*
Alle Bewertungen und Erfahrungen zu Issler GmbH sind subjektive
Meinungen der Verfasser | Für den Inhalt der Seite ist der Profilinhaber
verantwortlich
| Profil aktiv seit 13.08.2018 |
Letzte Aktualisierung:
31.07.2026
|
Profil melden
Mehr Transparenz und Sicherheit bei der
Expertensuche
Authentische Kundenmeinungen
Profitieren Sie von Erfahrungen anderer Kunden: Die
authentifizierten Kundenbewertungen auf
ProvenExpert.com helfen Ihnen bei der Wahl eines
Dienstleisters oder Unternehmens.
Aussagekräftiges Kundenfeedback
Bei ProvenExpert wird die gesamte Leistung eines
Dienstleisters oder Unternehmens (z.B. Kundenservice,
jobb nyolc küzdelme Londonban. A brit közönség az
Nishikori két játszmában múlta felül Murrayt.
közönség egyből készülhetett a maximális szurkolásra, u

* _The task_:
Check each line of the records for the string "közönség" and copy those that have it.

* _Answer_:
jobb nyolc küzdelme Londonban. A brit közönség az
közönség egyből készülhetett a maximális szurkolásra, u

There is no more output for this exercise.